Task objective
Without omitting anything, copy every entry word for word.

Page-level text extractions
################
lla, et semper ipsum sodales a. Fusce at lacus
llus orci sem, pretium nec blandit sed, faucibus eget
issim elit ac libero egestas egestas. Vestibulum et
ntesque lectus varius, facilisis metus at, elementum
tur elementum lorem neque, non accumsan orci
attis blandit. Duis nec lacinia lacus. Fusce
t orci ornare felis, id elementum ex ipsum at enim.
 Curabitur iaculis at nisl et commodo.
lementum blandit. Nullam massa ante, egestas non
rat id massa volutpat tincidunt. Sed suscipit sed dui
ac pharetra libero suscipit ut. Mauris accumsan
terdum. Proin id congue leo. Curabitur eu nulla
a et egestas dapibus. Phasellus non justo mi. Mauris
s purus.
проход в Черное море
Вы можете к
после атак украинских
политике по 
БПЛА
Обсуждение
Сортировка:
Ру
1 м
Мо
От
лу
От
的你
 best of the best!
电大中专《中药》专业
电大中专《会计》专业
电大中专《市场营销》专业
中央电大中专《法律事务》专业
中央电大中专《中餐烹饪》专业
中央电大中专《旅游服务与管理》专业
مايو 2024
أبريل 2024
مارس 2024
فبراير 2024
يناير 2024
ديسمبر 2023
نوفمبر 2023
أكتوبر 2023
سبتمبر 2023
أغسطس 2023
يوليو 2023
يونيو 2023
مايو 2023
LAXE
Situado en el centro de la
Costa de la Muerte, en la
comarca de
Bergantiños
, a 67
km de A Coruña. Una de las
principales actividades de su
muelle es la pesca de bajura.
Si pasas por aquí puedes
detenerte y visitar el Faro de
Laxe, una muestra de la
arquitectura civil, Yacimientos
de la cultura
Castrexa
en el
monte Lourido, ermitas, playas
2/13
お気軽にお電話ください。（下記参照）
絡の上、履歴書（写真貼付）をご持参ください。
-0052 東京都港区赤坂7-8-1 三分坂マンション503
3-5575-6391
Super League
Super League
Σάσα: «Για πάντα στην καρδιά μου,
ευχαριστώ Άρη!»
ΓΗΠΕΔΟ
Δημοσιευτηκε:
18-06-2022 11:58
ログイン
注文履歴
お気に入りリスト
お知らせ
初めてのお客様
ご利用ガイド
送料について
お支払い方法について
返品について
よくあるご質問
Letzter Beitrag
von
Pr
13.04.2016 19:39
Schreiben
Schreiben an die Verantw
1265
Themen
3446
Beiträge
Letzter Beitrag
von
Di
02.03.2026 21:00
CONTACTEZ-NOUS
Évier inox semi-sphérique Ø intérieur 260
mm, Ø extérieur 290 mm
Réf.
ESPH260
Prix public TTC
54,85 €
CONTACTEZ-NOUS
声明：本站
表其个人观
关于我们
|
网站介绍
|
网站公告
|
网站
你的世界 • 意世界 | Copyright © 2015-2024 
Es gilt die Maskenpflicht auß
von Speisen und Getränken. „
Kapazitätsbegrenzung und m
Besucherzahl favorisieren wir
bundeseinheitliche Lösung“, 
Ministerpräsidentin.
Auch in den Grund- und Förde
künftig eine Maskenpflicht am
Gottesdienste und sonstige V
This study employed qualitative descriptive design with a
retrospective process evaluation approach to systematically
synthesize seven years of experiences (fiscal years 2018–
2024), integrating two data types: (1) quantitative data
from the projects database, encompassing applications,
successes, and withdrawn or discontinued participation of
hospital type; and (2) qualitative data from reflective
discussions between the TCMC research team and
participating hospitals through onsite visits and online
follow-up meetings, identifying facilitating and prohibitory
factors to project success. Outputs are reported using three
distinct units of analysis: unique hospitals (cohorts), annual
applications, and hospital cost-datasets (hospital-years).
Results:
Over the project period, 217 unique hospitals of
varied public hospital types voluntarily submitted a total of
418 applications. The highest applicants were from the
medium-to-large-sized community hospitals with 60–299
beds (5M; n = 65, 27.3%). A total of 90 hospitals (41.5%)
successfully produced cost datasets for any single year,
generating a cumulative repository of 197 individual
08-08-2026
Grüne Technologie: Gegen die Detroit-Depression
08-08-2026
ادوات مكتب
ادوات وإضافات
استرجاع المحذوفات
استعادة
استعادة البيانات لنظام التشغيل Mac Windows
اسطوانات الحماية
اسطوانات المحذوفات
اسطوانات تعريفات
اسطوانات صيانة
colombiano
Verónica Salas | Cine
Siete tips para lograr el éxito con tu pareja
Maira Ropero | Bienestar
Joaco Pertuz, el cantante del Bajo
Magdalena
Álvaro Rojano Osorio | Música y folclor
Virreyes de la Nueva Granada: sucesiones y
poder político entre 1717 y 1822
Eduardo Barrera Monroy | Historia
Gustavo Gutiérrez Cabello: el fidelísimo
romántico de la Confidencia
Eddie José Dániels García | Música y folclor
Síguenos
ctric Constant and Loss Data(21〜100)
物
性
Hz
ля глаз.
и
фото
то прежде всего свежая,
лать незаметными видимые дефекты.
################
Expected output
lla, et semper ipsum sodales a. Fusce at lacus
llus orci sem, pretium nec blandit sed, faucibus eget
issim elit ac libero egestas egestas. Vestibulum et
ntesque lectus varius, facilisis metus at, elementum
tur elementum lorem neque, non accumsan orci
attis blandit. Duis nec lacinia lacus. Fusce
t orci ornare felis, id elementum ex ipsum at enim.
 Curabitur iaculis at nisl et commodo.
lementum blandit. Nullam massa ante, egestas non
rat id massa volutpat tincidunt. Sed suscipit sed dui
ac pharetra libero suscipit ut. Mauris accumsan
terdum. Proin id congue leo. Curabitur eu nulla
a et egestas dapibus. Phasellus non justo mi. Mauris
s purus.
проход в Черное море
Вы можете к
после атак украинских
политике по 
БПЛА
Обсуждение
Сортировка:
Ру
1 м
Мо
От
лу
От
的你
 best of the best!
电大中专《中药》专业
电大中专《会计》专业
电大中专《市场营销》专业
中央电大中专《法律事务》专业
中央电大中专《中餐烹饪》专业
中央电大中专《旅游服务与管理》专业
مايو 2024
أبريل 2024
مارس 2024
فبراير 2024
يناير 2024
ديسمبر 2023
نوفمبر 2023
أكتوبر 2023
سبتمبر 2023
أغسطس 2023
يوليو 2023
يونيو 2023
مايو 2023
LAXE
Situado en el centro de la
Costa de la Muerte, en la
comarca de
Bergantiños
, a 67
km de A Coruña. Una de las
principales actividades de su
muelle es la pesca de bajura.
Si pasas por aquí puedes
detenerte y visitar el Faro de
Laxe, una muestra de la
arquitectura civil, Yacimientos
de la cultura
Castrexa
en el
monte Lourido, ermitas, playas
2/13
お気軽にお電話ください。（下記参照）
絡の上、履歴書（写真貼付）をご持参ください。
-0052 東京都港区赤坂7-8-1 三分坂マンション503
3-5575-6391
Super League
Super League
Σάσα: «Για πάντα στην καρδιά μου,
ευχαριστώ Άρη!»
ΓΗΠΕΔΟ
Δημοσιευτηκε:
18-06-2022 11:58
ログイン
注文履歴
お気に入りリスト
お知らせ
初めてのお客様
ご利用ガイド
送料について
お支払い方法について
返品について
よくあるご質問
Letzter Beitrag
von
Pr
13.04.2016 19:39
Schreiben
Schreiben an die Verantw
1265
Themen
3446
Beiträge
Letzter Beitrag
von
Di
02.03.2026 21:00
CONTACTEZ-NOUS
Évier inox semi-sphérique Ø intérieur 260
mm, Ø extérieur 290 mm
Réf.
ESPH260
Prix public TTC
54,85 €
CONTACTEZ-NOUS
声明：本站
表其个人观
关于我们
|
网站介绍
|
网站公告
|
网站
你的世界 • 意世界 | Copyright © 2015-2024 
Es gilt die Maskenpflicht auß
von Speisen und Getränken. „
Kapazitätsbegrenzung und m
Besucherzahl favorisieren wir
bundeseinheitliche Lösung“, 
Ministerpräsidentin.
Auch in den Grund- und Förde
künftig eine Maskenpflicht am
Gottesdienste und sonstige V
This study employed qualitative descriptive design with a
retrospective process evaluation approach to systematically
synthesize seven years of experiences (fiscal years 2018–
2024), integrating two data types: (1) quantitative data
from the projects database, encompassing applications,
successes, and withdrawn or discontinued participation of
hospital type; and (2) qualitative data from reflective
discussions between the TCMC research team and
participating hospitals through onsite visits and online
follow-up meetings, identifying facilitating and prohibitory
factors to project success. Outputs are reported using three
distinct units of analysis: unique hospitals (cohorts), annual
applications, and hospital cost-datasets (hospital-years).
Results:
Over the project period, 217 unique hospitals of
varied public hospital types voluntarily submitted a total of
418 applications. The highest applicants were from the
medium-to-large-sized community hospitals with 60–299
beds (5M; n = 65, 27.3%). A total of 90 hospitals (41.5%)
successfully produced cost datasets for any single year,
generating a cumulative repository of 197 individual
08-08-2026
Grüne Technologie: Gegen die Detroit-Depression
08-08-2026
ادوات مكتب
ادوات وإضافات
استرجاع المحذوفات
استعادة
استعادة البيانات لنظام التشغيل Mac Windows
اسطوانات الحماية
اسطوانات المحذوفات
اسطوانات تعريفات
اسطوانات صيانة
colombiano
Verónica Salas | Cine
Siete tips para lograr el éxito con tu pareja
Maira Ropero | Bienestar
Joaco Pertuz, el cantante del Bajo
Magdalena
Álvaro Rojano Osorio | Música y folclor
Virreyes de la Nueva Granada: sucesiones y
poder político entre 1717 y 1822
Eduardo Barrera Monroy | Historia
Gustavo Gutiérrez Cabello: el fidelísimo
romántico de la Confidencia
Eddie José Dániels García | Música y folclor
Síguenos
ctric Constant and Loss Data(21〜100)
物
性
Hz
ля глаз.
и
фото
то прежде всего свежая,
лать незаметными видимые дефекты.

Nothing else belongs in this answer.